When I was a freshman in college, I was allowed to take any honors English course I wanted in lieu of freshman English. I was registering only a couple of weeks before the semester began and most of the "good" courses were taken, but I was desperate to find something that wouldn't require me to diagram sentences and study verb conjugation. I took the only one available; something I knew nothing about - Contemporary American Poetry - and discovered a life long love that I never thought I would have had before that moment: Wallace Stevens, William Stafford, Sylvia Plath, Anne Sexton, Robert Lowell, W. S. Merwin, Alan Ginsberg...

I can't remember the professor's name that I had for that class but if I could today, I would write him a letter and thank him for helping me to appreciate something that my people could never abide: poetry that thinks beyond the rhyme.

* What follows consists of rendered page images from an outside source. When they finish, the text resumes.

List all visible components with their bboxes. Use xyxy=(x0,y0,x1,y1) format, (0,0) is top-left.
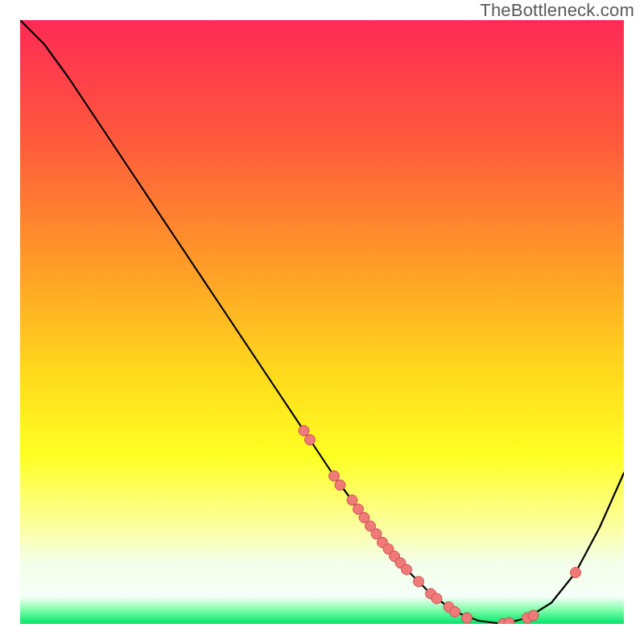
chart-curve xyxy=(20,20,624,624)
scatter-point xyxy=(462,613,473,623)
scatter-point xyxy=(431,593,442,604)
chart-plot-area xyxy=(20,20,624,624)
scatter-point xyxy=(402,564,412,575)
scatter-point xyxy=(347,495,357,506)
chart-overlay xyxy=(20,20,624,624)
scatter-point xyxy=(335,480,345,490)
scatter-point xyxy=(528,610,539,621)
scatter-point xyxy=(571,568,581,578)
scatter-point xyxy=(450,607,460,617)
scatter-point xyxy=(305,435,316,445)
chart-scatter xyxy=(299,426,581,625)
attribution-text: TheBottleneck.com xyxy=(480,0,634,21)
scatter-point xyxy=(504,617,514,624)
scatter-point xyxy=(299,426,309,436)
scatter-point xyxy=(414,576,424,587)
scatter-point xyxy=(329,471,340,481)
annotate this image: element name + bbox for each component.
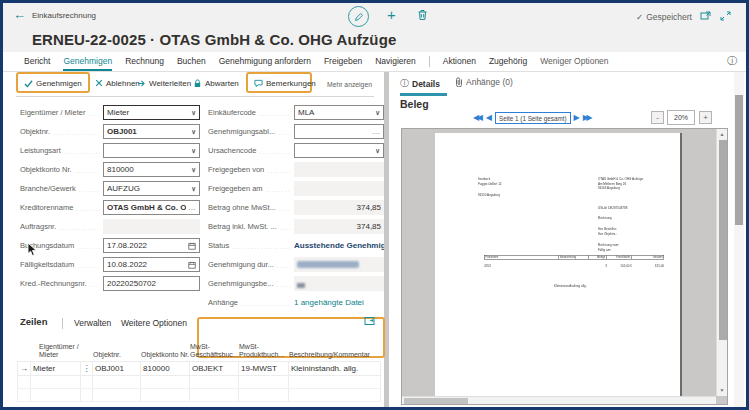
ribbon-item-bericht[interactable]: Bericht bbox=[24, 52, 50, 71]
cell-owner[interactable]: Mieter bbox=[31, 362, 81, 375]
col-header-objektnr[interactable]: Objektnr. bbox=[93, 351, 141, 359]
last-page-icon[interactable]: ▶▶ bbox=[583, 114, 593, 122]
branche-gewerk-select[interactable]: AUFZUG∨ bbox=[103, 181, 200, 196]
ursachencode-select[interactable]: ∨ bbox=[294, 143, 384, 158]
calendar-icon[interactable] bbox=[188, 242, 196, 250]
lines-more-options-menu[interactable]: Weitere Optionen bbox=[121, 318, 187, 328]
chevron-down-icon: ∨ bbox=[191, 128, 196, 136]
info-circle-icon[interactable]: ⓘ bbox=[727, 56, 737, 66]
page-indicator[interactable]: Seite 1 (1 Seite gesamt) bbox=[495, 112, 571, 124]
dot-leader bbox=[278, 130, 291, 136]
zoom-level-value[interactable]: 20% bbox=[667, 110, 695, 125]
eigentuemer-mieter-select[interactable]: Mieter∨ bbox=[103, 105, 200, 120]
ribbon-item-rechnung[interactable]: Rechnung bbox=[125, 52, 164, 71]
ribbon-item-weniger-optionen[interactable]: Weniger Optionen bbox=[540, 52, 608, 71]
dot-leader bbox=[79, 187, 100, 193]
ribbon-item-genehmigen[interactable]: Genehmigen bbox=[63, 52, 112, 71]
row-menu-dots-icon[interactable]: ⋮ bbox=[81, 362, 93, 375]
field-genehmigungsablauf: Genehmigungsabl... … bbox=[208, 122, 384, 141]
zoom-in-button[interactable]: + bbox=[699, 111, 712, 124]
previous-page-icon[interactable]: ◀ bbox=[486, 114, 492, 122]
table-row-empty[interactable] bbox=[17, 376, 381, 389]
lock-icon bbox=[193, 79, 202, 88]
delete-trash-icon[interactable] bbox=[417, 9, 428, 21]
col-header-mwst-produktbuchung[interactable]: MwSt-Produktbuch... bbox=[239, 343, 289, 359]
wait-button[interactable]: Abwarten bbox=[193, 76, 239, 90]
divider bbox=[62, 318, 63, 329]
next-page-icon[interactable]: ▶ bbox=[574, 114, 580, 122]
collapse-window-icon[interactable] bbox=[720, 11, 731, 21]
edit-pencil-icon[interactable] bbox=[348, 6, 369, 27]
invoice-form-pane: Genehmigen Ablehnen Weiterleiten Abwarte… bbox=[3, 72, 384, 407]
faelligkeitsdatum-input[interactable]: 10.08.2022 bbox=[103, 257, 200, 272]
leistungsart-select[interactable]: ∨ bbox=[103, 143, 200, 158]
zoom-out-button[interactable]: - bbox=[651, 111, 664, 124]
more-actions-link[interactable]: Mehr anzeigen bbox=[327, 81, 372, 88]
field-auftragsnr: Auftragsnr. bbox=[20, 217, 200, 236]
objektkonto-select[interactable]: 810000∨ bbox=[103, 162, 200, 177]
first-page-icon[interactable]: ◀◀ bbox=[473, 114, 483, 122]
ribbon-item-buchen[interactable]: Buchen bbox=[177, 52, 206, 71]
objektnr-select[interactable]: OBJ001∨ bbox=[103, 124, 200, 139]
new-plus-icon[interactable]: + bbox=[387, 7, 396, 22]
document-section-title: Beleg bbox=[400, 98, 429, 110]
redacted-blur bbox=[297, 283, 305, 288]
table-row-empty[interactable] bbox=[17, 389, 381, 402]
chevron-down-icon: ∨ bbox=[375, 147, 380, 155]
scroll-down-icon[interactable]: ▼ bbox=[717, 388, 727, 393]
scrollbar-thumb[interactable] bbox=[735, 95, 743, 225]
freigegeben-von-input bbox=[294, 162, 384, 177]
cell-mwst-geschaeftsbuchung[interactable]: OBJEKT bbox=[190, 362, 239, 375]
genehmigungsablauf-input[interactable]: … bbox=[294, 124, 384, 139]
doc-order-label: Ihre Bestellnr.: bbox=[598, 227, 617, 232]
ribbon-item-zugehoerig[interactable]: Zugehörig bbox=[489, 52, 527, 71]
pane-divider[interactable] bbox=[384, 72, 389, 407]
ribbon-item-navigieren[interactable]: Navigieren bbox=[375, 52, 416, 71]
doc-object-row: Ihre Objektnr.:OBJ001 bbox=[598, 232, 682, 235]
comments-button[interactable]: Bemerkungen bbox=[254, 76, 316, 90]
doc-vat-line: USt-Id: DE287548788 bbox=[598, 206, 627, 211]
cell-objektkonto[interactable]: 810000 bbox=[141, 362, 190, 375]
field-kred-rechnungsnr: Kred.-Rechnungsnr. 20220250702 bbox=[20, 274, 200, 293]
ribbon-item-aktionen[interactable]: Aktionen bbox=[443, 52, 476, 71]
cell-beschreibung[interactable]: Kleininstandh. allg. bbox=[289, 362, 381, 375]
saved-status: ✓ Gespeichert bbox=[636, 12, 692, 22]
dot-leader bbox=[267, 168, 291, 174]
reject-button[interactable]: Ablehnen bbox=[95, 76, 140, 90]
lines-manage-menu[interactable]: Verwalten bbox=[74, 318, 111, 328]
calendar-icon[interactable] bbox=[188, 261, 196, 269]
lines-table-header: Eigentümer / Mieter Objektnr. Objektkont… bbox=[17, 334, 381, 361]
kreditorenname-input[interactable]: OTAS GmbH & Co. OH(… bbox=[103, 200, 200, 215]
cell-mwst-produktbuchung[interactable]: 19-MWST bbox=[239, 362, 289, 375]
buchungsdatum-input[interactable]: 17.08.2022 bbox=[103, 238, 200, 253]
scroll-up-icon[interactable]: ▲ bbox=[717, 132, 727, 137]
open-in-window-icon[interactable] bbox=[700, 11, 711, 21]
scrollbar-thumb[interactable] bbox=[404, 398, 468, 404]
ribbon-item-freigeben[interactable]: Freigeben bbox=[324, 52, 362, 71]
scrollbar-thumb[interactable] bbox=[719, 140, 727, 340]
ribbon-item-genehmigung-anfordern[interactable]: Genehmigung anfordern bbox=[219, 52, 311, 71]
cell-objektnr[interactable]: OBJ001 bbox=[93, 362, 141, 375]
doc-table: Positionen Bezeichnung Menge Preis/MwSt … bbox=[484, 255, 664, 267]
anhaenge-link[interactable]: 1 angehängte Datei bbox=[294, 295, 384, 310]
col-header-eigentuemer-mieter[interactable]: Eigentümer / Mieter bbox=[17, 343, 93, 359]
tab-attachments[interactable]: Anhänge (0) bbox=[455, 77, 513, 87]
dot-leader bbox=[266, 187, 291, 193]
focus-mode-icon[interactable] bbox=[364, 316, 375, 326]
approve-button[interactable]: Genehmigen bbox=[24, 76, 82, 90]
page-scrollbar[interactable] bbox=[734, 72, 744, 407]
tab-details[interactable]: ⓘ Details bbox=[400, 77, 440, 90]
dot-leader bbox=[259, 149, 291, 155]
col-header-beschreibung[interactable]: Beschreibung/Kommentar bbox=[289, 351, 381, 359]
dot-leader bbox=[77, 263, 100, 269]
viewer-vertical-scrollbar[interactable]: ▲ ▼ bbox=[716, 129, 727, 396]
kred-rechnungsnr-input[interactable]: 20220250702 bbox=[103, 276, 200, 291]
delegate-button[interactable]: Weiterleiten bbox=[137, 76, 191, 90]
col-header-objektkonto[interactable]: Objektkonto Nr. bbox=[141, 351, 190, 359]
dot-leader bbox=[75, 168, 100, 174]
back-arrow-icon[interactable]: ← bbox=[13, 8, 26, 21]
dot-leader bbox=[59, 225, 100, 231]
einkaeufercode-select[interactable]: MLA∨ bbox=[294, 105, 384, 120]
col-header-mwst-geschaeftsbuchung[interactable]: MwSt-Geschäftsbuc... bbox=[190, 343, 239, 359]
viewer-horizontal-scrollbar[interactable] bbox=[402, 396, 716, 404]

So, in celebration of the supernatural powers that animals have on special days that are half-way between the Winter Solstice and Spring Equinox, here are my three favorite "adult" poems of all time. I learned to love them because of that professor and that course:


Keeping Things Whole
Mark Strand

In a field
I am the absence of field.
This is
Always the case.
Where ever I am,
I am what is missing.

When I walk
I part the air
and always
the air moves in
to fill the spaces
where my body's been.

We all have reasons
for moving.
I move
to keep things whole.



Traveling Through the Dark
William Stafford

Traveling through the dark I found a deer
dead on the edge of the Wilson River road.
It is usually best to roll them into the canyon:
that road is narrow; to swerve might make more dead.

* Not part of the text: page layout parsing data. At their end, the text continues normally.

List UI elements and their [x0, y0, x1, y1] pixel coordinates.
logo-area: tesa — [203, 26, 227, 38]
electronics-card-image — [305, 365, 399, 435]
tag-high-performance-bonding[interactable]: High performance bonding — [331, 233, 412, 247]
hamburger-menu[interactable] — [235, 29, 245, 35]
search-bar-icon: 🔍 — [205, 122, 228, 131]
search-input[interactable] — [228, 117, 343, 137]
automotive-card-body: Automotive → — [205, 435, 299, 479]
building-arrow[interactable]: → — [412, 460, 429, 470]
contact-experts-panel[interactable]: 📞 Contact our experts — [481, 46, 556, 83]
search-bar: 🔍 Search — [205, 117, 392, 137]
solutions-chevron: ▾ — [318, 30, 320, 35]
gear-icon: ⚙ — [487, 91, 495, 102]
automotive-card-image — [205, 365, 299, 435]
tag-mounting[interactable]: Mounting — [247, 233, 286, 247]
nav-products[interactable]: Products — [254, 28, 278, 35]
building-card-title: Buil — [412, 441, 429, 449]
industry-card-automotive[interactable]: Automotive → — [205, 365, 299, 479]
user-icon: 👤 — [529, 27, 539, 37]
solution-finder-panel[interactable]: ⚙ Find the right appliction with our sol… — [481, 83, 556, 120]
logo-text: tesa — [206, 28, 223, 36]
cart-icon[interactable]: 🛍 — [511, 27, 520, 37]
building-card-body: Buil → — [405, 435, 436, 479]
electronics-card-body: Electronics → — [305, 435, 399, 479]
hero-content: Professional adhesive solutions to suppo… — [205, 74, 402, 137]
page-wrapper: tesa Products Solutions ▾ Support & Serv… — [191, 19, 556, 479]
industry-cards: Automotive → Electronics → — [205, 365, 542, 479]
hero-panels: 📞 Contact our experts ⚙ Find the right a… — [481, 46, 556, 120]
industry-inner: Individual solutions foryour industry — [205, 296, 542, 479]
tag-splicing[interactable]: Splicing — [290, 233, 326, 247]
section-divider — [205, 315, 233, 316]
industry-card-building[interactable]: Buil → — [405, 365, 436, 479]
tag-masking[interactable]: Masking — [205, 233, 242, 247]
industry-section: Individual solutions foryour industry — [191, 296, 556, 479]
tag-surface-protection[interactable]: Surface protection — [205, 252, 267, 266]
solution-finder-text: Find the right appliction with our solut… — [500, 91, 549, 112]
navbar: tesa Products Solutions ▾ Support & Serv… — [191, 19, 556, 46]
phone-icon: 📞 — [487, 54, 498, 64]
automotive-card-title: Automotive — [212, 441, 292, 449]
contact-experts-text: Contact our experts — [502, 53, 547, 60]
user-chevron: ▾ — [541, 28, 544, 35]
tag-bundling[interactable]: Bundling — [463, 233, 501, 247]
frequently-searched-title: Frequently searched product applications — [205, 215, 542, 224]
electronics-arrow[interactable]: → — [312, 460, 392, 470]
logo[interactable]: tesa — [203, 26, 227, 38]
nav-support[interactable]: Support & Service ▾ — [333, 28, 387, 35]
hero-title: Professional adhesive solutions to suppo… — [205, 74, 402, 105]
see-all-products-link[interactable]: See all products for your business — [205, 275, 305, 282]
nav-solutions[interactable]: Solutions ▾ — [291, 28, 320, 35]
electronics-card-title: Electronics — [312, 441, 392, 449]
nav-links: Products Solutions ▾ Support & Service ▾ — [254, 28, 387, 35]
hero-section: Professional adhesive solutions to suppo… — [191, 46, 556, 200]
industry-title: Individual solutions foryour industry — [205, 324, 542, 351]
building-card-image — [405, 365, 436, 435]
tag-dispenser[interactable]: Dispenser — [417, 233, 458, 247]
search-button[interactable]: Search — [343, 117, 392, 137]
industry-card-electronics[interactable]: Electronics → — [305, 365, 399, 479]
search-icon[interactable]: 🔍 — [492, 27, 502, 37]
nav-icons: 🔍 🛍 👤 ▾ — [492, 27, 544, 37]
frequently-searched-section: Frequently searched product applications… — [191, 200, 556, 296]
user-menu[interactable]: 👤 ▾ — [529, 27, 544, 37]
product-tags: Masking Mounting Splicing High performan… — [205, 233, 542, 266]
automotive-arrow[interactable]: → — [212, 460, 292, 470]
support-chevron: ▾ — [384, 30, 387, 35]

By glow of the tail-light I stumbled back of the car
and stood by the heap, a doe, a recent killing;
she had stiffened already, almost cold.
I dragged her off; she was large in the belly.

My fingers touching her side brought me the reason -
her side was warm; her fawn lay there waiting,
alive, still, never to be born.
Beside that mountain road I hesitated.

The car aimed ahead its lowered parking lights;
under the hood purred the steady engine.
I stood in the glare of the warm exhaust turning red;
around our group I could hear the wilderness listen.

I thought hard for us all - my only swerving -,
then pushed her over the edge into the river.


Answerers
William Stafford

There are songs too wide for sound. There are quiet
places where something stopped a long time
ago and the days began to open
their mouths toward nothing but the sky. We live
in place of the many who stir only
if we listen, only because the living
live and call out. I am ready
as all of us are who wake at night:
we become rooms for whatever almost
is. It speaks in us, trying. And even if
only by a note like this, we answer.